Afinal, o que foi o ciclo Lula? Foi, sobretudo, a era de intensa dinâmica social, que propiciou a inserção de apreciável contingente ao mercado de consumo. A pirâmide das classes teve seu meio alargado com afunilamento da base, ou seja, tornou-se menos triangular e mais retangular. Esse constitui o maior feito do governo comandado pelo ex-metalúrgico. Além de 30 milhões de brasileiros que ascenderam à classe média (baixa), outro núcleo se movimentou da margem extrema da base para um degrau acima, ou, nos termos da estratificação social, subiram da classe E para a D. Abre-se, aqui, um parêntesis. A ascensão social foi, é e sempre será meta prioritária das esquerdas. Por consequência, o PT procurou validar o seu passaporte esquerdista - até para estabelecer um diferencial sobre outros partidos - a partir da política de inserção social da era Lula. Mas é arrematado exagero dizer que uma guinada esquerdizante passou por aqui.

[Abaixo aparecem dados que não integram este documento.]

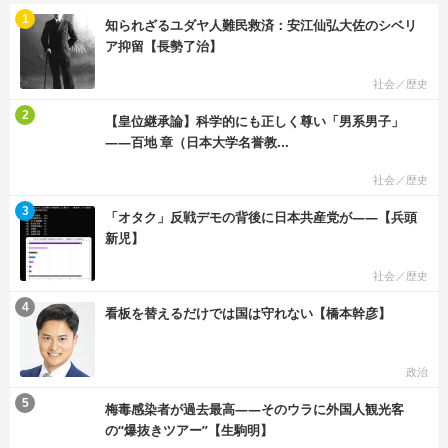
む
1
知られざるユダヤ人難民救済：安江仙弘大佐のシベリ
ア抑留【長勢了治】
社会／歴史
む
2
【皇位継承論】科学的にも正しく尊い「男系男子」
――百地 章（日本大学名誉教...
社会／歴史
む
3
「オタク」反戦デモの背後に日本共産党が――【兵頭
新児】
社会／歴史
む
4
看板を替えるだけでは国は守れない【橋本幹彦】
政治
む
5
梅毒感染者が過去最高――そのウラに外国人観光客
の“爆抜きツアー”【生駒明】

Sob essa leitura se esvanece a tese de que o grid de largada do Brasil na pista internacional é coisa exclusiva do governo Lula. Na verdade, a montagem da corrida se deu lá atrás, quando o ciclo Itamar/FHC abria os tempos estáveis do Plano Real. Por isso, parcela ponderável da expressão cívico/ufanista do período que se encerra faz parte do enredo de autoglorificação. O verbo solto que se emprega para exalar os feitos contemporâneos chega a lembrar o ciclo militar, quando a harmonia social, flagrada nas imagens de crianças brincando em jardins, se fundia com o verde-amarelo da bandeira, enquanto um hino cívico enaltecia o Brasil Potência. Nem por isso se pode diminuir a inequívoca virtú do presidente Lula, exercida nos palanques populares e nos salões nobres e irradiando influência. Exemplo é a imagem externa do Brasil. Ficou mais forte, apesar de rompantes da diplomacia, ao cortejar países de inequívoca tradição repressiva, como o Irã. Não se imagina evento de magnitude no plano internacional sem a voz do Brasil.

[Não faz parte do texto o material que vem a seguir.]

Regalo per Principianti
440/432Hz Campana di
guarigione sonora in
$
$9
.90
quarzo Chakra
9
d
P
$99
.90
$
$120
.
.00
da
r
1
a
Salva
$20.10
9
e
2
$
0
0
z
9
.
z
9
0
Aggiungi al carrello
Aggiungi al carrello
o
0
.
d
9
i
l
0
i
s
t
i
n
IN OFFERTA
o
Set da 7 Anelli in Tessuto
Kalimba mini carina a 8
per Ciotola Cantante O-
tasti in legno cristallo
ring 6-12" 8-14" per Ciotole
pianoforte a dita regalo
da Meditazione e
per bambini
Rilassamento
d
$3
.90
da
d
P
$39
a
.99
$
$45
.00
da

Os êxitos do lulismo, como se aduz, se devem sobretudo ao gerenciamento da economia. Ali se desenvolveu uma política conservadora. Controle de câmbio e juros elevados. A habilidade do dirigente em aproximar os frutos econômicos do estômago das massas - entendendo-se que as camadas atendidas incluíram fortes estratos das classes médias - ganhou realce nos palanques da redundância, que deram ampliação aos fatos e versões. Já na seara política, a situação não avançou. Pode-se até concluir que Luiz Inácio usou com mais astúcia do que seus antecessores os meios de cooptação para formar sólida base de apoio ao governo. Passou perto dele o trem do mensalão, mesmo que defenda ter sido o fenômeno uma invenção da mídia. Ora, a Justiça provou que o processo ocorreu. A mesma sensação de que a coisa não andou ocorre nos campos da saúde, segurança, Previdência, tributos e trabalho. Viu-se, em compensação, um Judiciário mais solto e aberto, descendo de um altar inacessível para ficar mais próximo da sociedade. E tomou às mãos pautas da mais alta relevância. Cassou mandatos. E contou com o esforço de um batalhão de defensores da sociedade, arregimentados no Ministério Público. A corrupção não acabou, porém ficou mais exposta a controles.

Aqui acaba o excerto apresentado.